By: George Glass, CTO, TM Forum
Complicated networks of legacy systems with reems of entangled code, all held together by increasingly outdated physical infrastructure has been the norm for telco operators for years. Telco IT managers recognise the issues and want to update their infrastructure, but challenges persist. TM Forum’s recent Digital Transformation Tracker Report shows how slow telcos are with their digital transformations, revealing that only 22% of Communications Services Providers (CSP) are ‘well along the way’ in the process.
It’s internal barriers such as a lack of aligned goals and management resistance that are the main reasons given for this inertia. Overhauling complex legacy systems can be time-consuming, expensive, and disruptive. Because of the challenges, CSPs (Communication Service Providers) are reticent to commit to large scale change. To make the shift to a tech-driven telco and captialise on a growing, multi-billion-dollar market, operators must embrace agility and adaptability. Which requires accelerating digital transformation efforts.
Out with the old operating model
The pandemic has shown how vital data is to industries like healthcare, energy & utilities and manufacturing and the advent of 5G gives telcos an opportunity to work with these industries to develop innovative systems and solutions that meet some of the world’s biggest challenges. However, the slow speeds and excessive costs of the current IT architecture prevents collaboration. Operators are continually making less money from consumer data offerings but currently lack the agility to take advantage of the substantial opportunities and revenue streams the B2B connectivity market offers.
To take advantage of these opportunities and meet the demands of their customers, CSPs need to fundamentally rethink their operating model and processes, speed of decision-making, culture, ways of working, and the systems that support them. A rapid and radical shift to an open, modern, software-based technology architecture that enables new operating and business models is needed; one which is, loosely coupled, cloud-native, rules, data and AI-driven; made up of standard components which can be easily procured and deployed, without the need for customisation.

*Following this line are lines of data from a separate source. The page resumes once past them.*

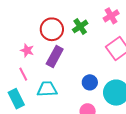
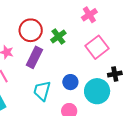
green cross: (80, 26) -> (58, 36), moved
cyan trapezoid: (47, 89) -> (42, 91), moved, turned -70

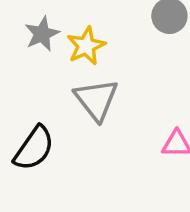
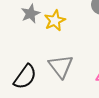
gray triangle: (96, 100) -> (61, 66), moved

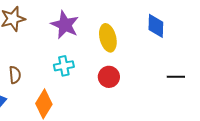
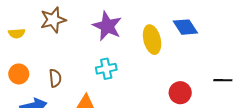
blue diamond: (156, 26) -> (185, 27), moved, turned -35
red circle: (109, 77) -> (180, 93), moved

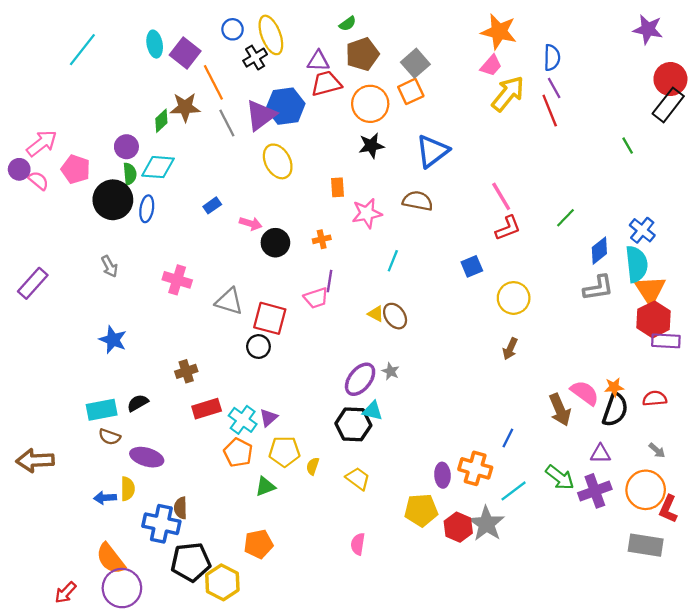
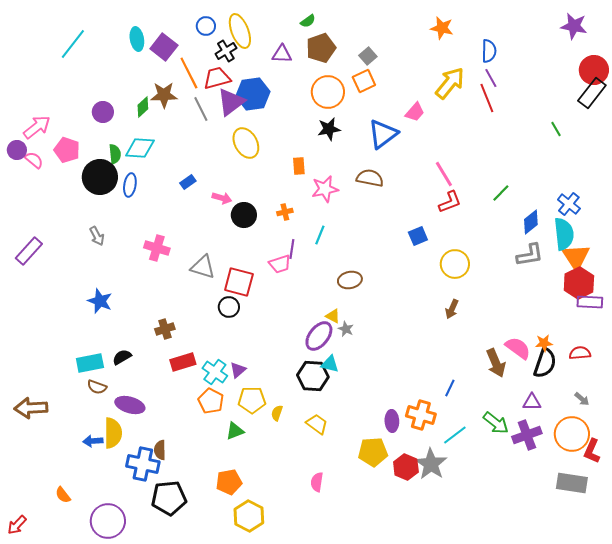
orange star: (499, 32) -> (442, 28), size x0.7
gray square: (415, 63) -> (368, 56), size x0.7
pink trapezoid: (491, 65) -> (415, 112), moved
red trapezoid: (326, 84) -> (217, 78), moved
purple circle: (126, 147) -> (103, 112), moved
cyan line: (393, 261) -> (320, 235), moved
yellow triangle: (376, 314) -> (333, 316), moved
brown ellipse: (395, 316) -> (350, 280), turned -65
yellow semicircle: (128, 489) -> (113, 433), size x1.4
orange semicircle: (111, 559) -> (63, 495), moved, size x0.6
yellow hexagon: (222, 582) -> (249, 516), moved
red arrow: (65, 593) -> (17, 525), moved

This will enable CSPs to achieve the required concept-to-cash cycles, open new business models together with partners and operate with the cost point and flexibility the market requires. This new architectural approach alone, however, will not be enough. Currently, it can take 18 months for a CSP to launch a new product, and often within that time technology and market trends have already surpassed the product, dating it before its debut. But, what if CSPs could turn 18 months into 18 days?
The shift to cloud native
Companies that have made the shift to cloud native architecture have seen the benefits. Going cloud native enables businesses to significantly enhance the speed with which they respond to the changing demands of their customers and take advantage of new opportunities with ease.

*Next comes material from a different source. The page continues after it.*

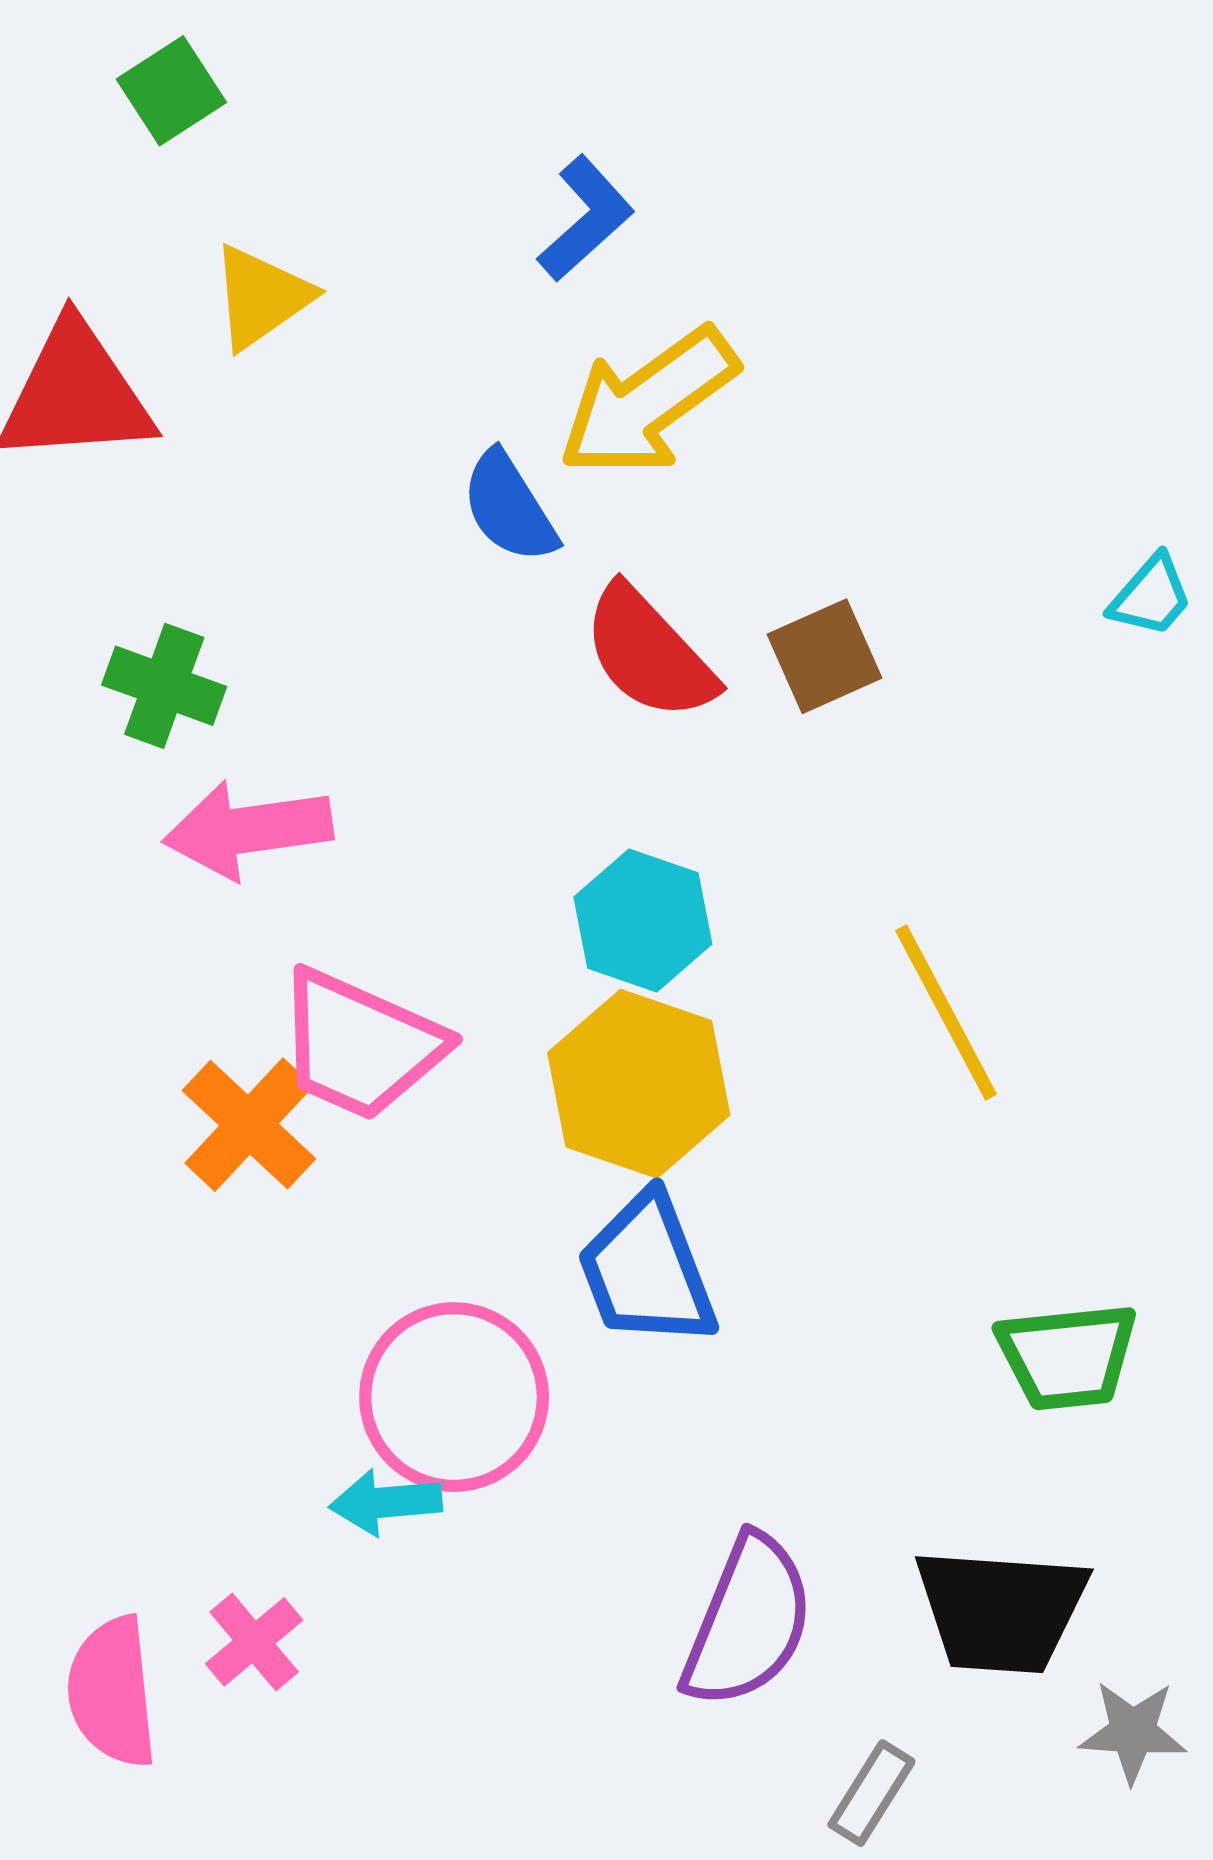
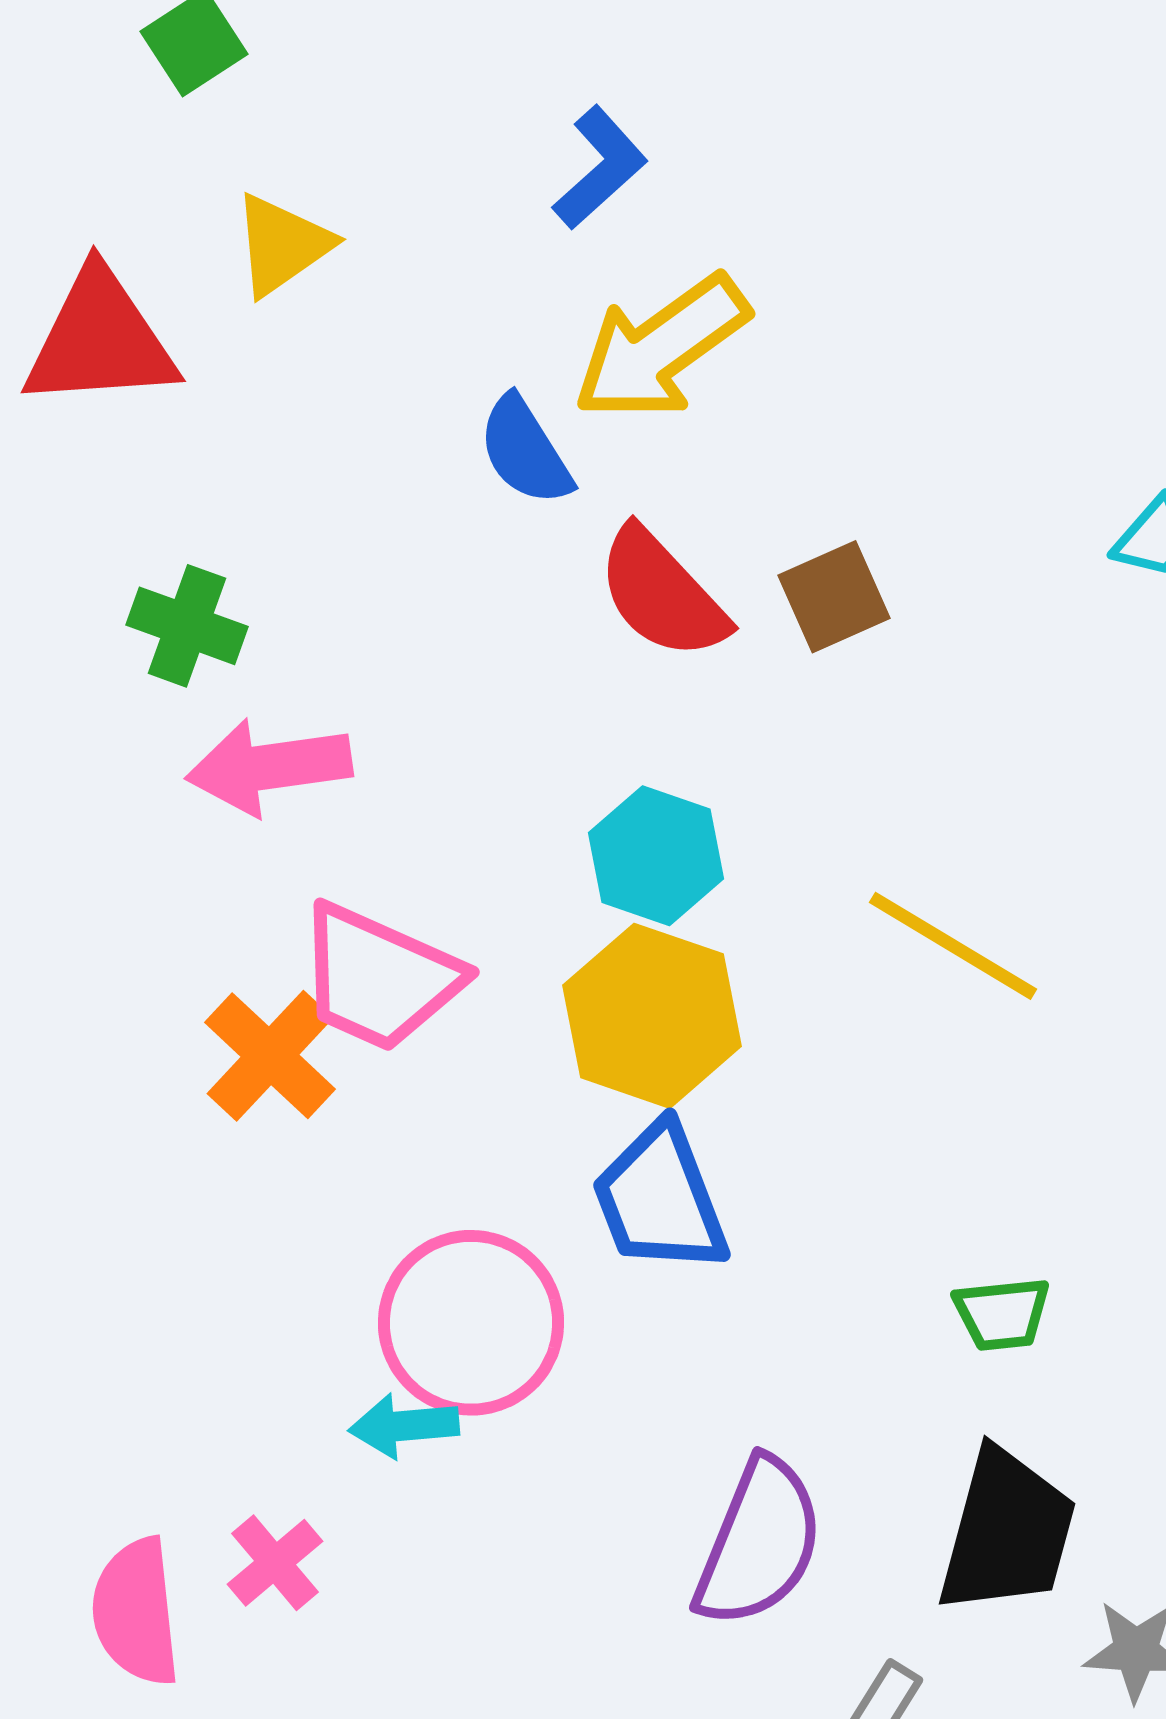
yellow line: (946, 1012) -> (953, 946), turned -31
green trapezoid: (1067, 1356) -> (1002, 1314), moved, size x0.7
black trapezoid: (1001, 1610) -> (1007, 1532), turned -79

A prime example of a company profiting from the shift to a tech-first approach is Microsoft. They drastically changed their business model from a company that sold software on discs to a SaaS and platform business with a hugely successful cloud service in Azure. Telcos that ignore the everything-as-a-service opportunities risk losing out on their share of over $400 billion of enterprise revenue that is currently out there for the taking. By re-architecting legacy systems to be cloud native and adopting a tech-first outlook, operators can unlock new revenue streams in B2B and service sectors that have been closed off until now.
To help telcos exploit these opportunities, TM Forum, and its members, conceptualised the Open Digital Architecture (ODA) to enable telcos to share and collaborate on their system components. ODA offers a blueprint and best practice model that all operators and telcos can design components around. With industry input from the companies that use it, ODA offers the benefits of cloud-native systems to operators without the transformation headaches. Vodafone UK has already used TM Forum’s collaborative technology to transform its customer experience offering and launch new products faster, increasing digital sales and automation while reducing costs.
ODA unlocks the collaboration the industry needs by simplifying and speeding up product roll-out and testing. The 18-month product development cycle that many operators currently endure can be cut to a mere 18 days, or less, through the cloud-native possibilities unlocked by ODA. Companies looking to enter new markets will no longer have to face the months, or even years, of complex work to ensure different countries’ interoperability. A telco in Japan will be able to enter a partnership with another in Denmark or South Africa and know their systems and components are compatible from day one. With ODA, we are looking at the end of the competition and the birth of collaboration for the telco industry, a shift that sets operators up for future-proofed success.
The future of telecommunications
In the last year, the ODA project has moved from concept to reality. With major operators such as Vodafone and Orange signing up to as early adopters and enjoying all the benefits this presents, and the component frameworks are now in the final stages of design. By being part of the process by which the common standards are defined, operators open themselves to learning from each other, as well as having input into what the future of telecommunications will look like. As the components are finished and launched, those who reach out and become early adopters will reap the benefits of agile, adaptable systems purpose built on ODA standards from the outset.
The next few years for telecommunications are endless with possibilities. As 5G is rolled out globally, the opportunities faster-than-broadband offer to businesses, from large manufacturers to disruptive retailers, are truly staggering. Cloud-native operability, achieved through Open Digital Architecture, gives operators the chance to work with businesses and seize the opportunities this moment presents. As ODA becomes the standard for telecommunications IT infrastructure, the onus is on operators to ensure they are part of the future, rather than miss the bus the rest of the industry is catching.